─── Given entries

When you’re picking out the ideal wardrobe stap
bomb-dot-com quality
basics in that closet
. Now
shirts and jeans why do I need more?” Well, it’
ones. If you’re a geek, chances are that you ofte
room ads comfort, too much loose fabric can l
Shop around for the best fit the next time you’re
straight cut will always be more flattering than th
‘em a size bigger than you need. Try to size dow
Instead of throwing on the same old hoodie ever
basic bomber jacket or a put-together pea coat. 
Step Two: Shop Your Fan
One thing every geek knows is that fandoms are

──────
─── Given entries

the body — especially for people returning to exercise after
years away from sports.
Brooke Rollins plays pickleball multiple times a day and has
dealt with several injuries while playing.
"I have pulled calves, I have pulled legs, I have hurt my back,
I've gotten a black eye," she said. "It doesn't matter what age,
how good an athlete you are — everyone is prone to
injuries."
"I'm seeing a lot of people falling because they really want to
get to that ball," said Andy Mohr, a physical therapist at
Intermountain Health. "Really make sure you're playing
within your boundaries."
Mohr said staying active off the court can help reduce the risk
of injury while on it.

──────

_Brief_
Look for the string "geek" in the entries above. Copy every line that has it.

_Written answer_
ones. If you’re a geek, chances are that you ofte
One thing every geek knows is that fandoms are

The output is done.